Am Fear Liath Mòr or the Big Grey Man of Ben Macdui
In October 1943 I spent a ten day leave climbing alone in the Cairngorms... One afternoon, just as I reached the summit cairn of Ben MacDhui, mist swirled across the Lairig Ghru and enveloped the mountain. The atmosphere became dark and oppressive, a fierce, bitter wind whisked among the boulders, and... an odd sound echoed through the mist – a loud footstep, it seemed. Then another, and another... A strange shape loomed up, receded, came charging at me! Without hesitation I whipped out the revolver and fired three times at the figure. When it still came on I turned and hared down the path, reaching Glen Derry in a time that I have never bettered. You may ask was it really the Fear Laith Mhor? Frankly, I think it was.
So wrote Alexander Tewnion, an experienced mountaineer and well-known naturalist in an article in The Scots Magazine in 1958. It took him fifteen years to have the courage to put his story of Ben Macdui down on paper. He was not, however, the first to encounter Am Fear Liath Mòr.
Am Fear Liath Mòr or the Big Grey Man is said to haunt the summit of Ben Macdui, the second highest mountain in Britain across which the border of Aberdeenshire and Banffshire passes. The first recorded encounter with the Big Grey Man was reported in 1891 but wasn't made public until 1925 when the noted climber JN Collie recalled a frightening encounter when he was alone near the summit of the mountain some 35 years earlier.
"I began to think I heard something else than merely the noise of my own footsteps. For every few steps I took I heard a crunch, and then another crunch as if someone was walking after me but taking steps three or four times the length of my own.... [as] the eerie crunch, crunch, sounded behind me, I was seized with terror and took to my heels, staggering blindly among the boulders for four or five miles.”
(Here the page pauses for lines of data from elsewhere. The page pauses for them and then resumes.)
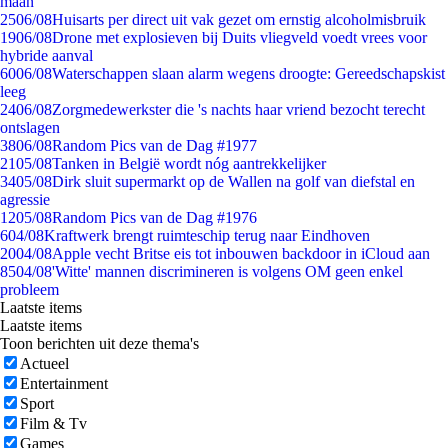
maan
25
06/08
Huisarts per direct uit vak gezet om ernstig alcoholmisbruik
19
06/08
Drone met explosieven bij Duits vliegveld voedt vrees voor
hybride aanval
60
06/08
Waterschappen slaan alarm wegens droogte: Gereedschapskist
leeg
24
06/08
Zorgmedewerkster die 's nachts haar vriend bezocht terecht
ontslagen
38
06/08
Random Pics van de Dag #1977
21
05/08
Tanken in België wordt nóg aantrekkelijker
34
05/08
Dirk sluit supermarkt op de Wallen na golf van diefstal en
agressie
12
05/08
Random Pics van de Dag #1976
6
04/08
Kraftwerk brengt ruimteschip terug naar Eindhoven
20
04/08
Apple vecht Britse eis tot inbouwen backdoor in iCloud aan
85
04/08
'Witte' mannen discrimineren is volgens OM geen enkel
probleem
Laatste items
Laatste items
Toon berichten uit deze thema's
Actueel
Entertainment
Sport
Film & Tv
Games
Other climbers have reported similar experiences, many describing uncontrollable feelings of fear and panic, some seeing a huge grey figure behind them, and others only hearing sounds. In 1945, Peter Densham, an experienced mountaineer and rescue worker not given to flights of fancy, heard “a crunching noise” and was “overcome by a feeling of apprehension” and, three years later in 1948, Richard Frere, a climber, wrote about his sense of “a Presence, utterly abstract but intensely real” on the mountain and heard “an intensely high singing note”.
Many believe it is a Brocken Spectre, an optical illusion, but who knows; and what accounts for the crunching footsteps heard by many?
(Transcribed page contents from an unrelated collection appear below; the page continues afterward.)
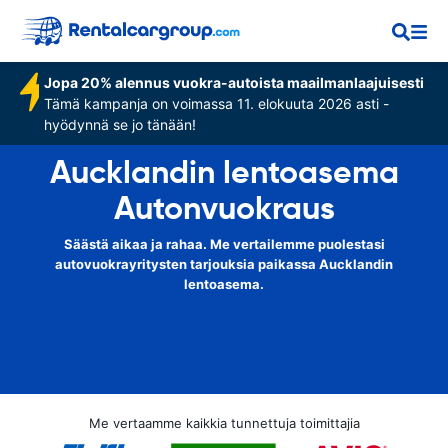
Jopa 20% alennus vuokra-autoista maailmanlaajuisesti
Tämä kampanja on voimassa 11. elokuuta 2026 asti -
hyödynnä se jo tänään!
Aucklandin lentoasema
Autonvuokraus
Säästä aikaa ja rahaa. Me vertailemme puolestasi
autovuokrayritysten tarjouksia paikassa Aucklandin
lentoasema.
Me vertaamme kaikkia tunnettuja toimittajia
The landscape as inspiration
Landscape and the environment, whether natural or built, are powerful sources of stories, myths and legends. People are inextricably connected with places and the often show a profound sense of connection and a deep and meaningful relationship. Landscape, places and buildings often serve as the inspiration for stories and can be used to stimulate people's thinking. The landscape can often generate deep, powerful stories about themes such as connection, loss, belonging, identity, notions of home, yearning.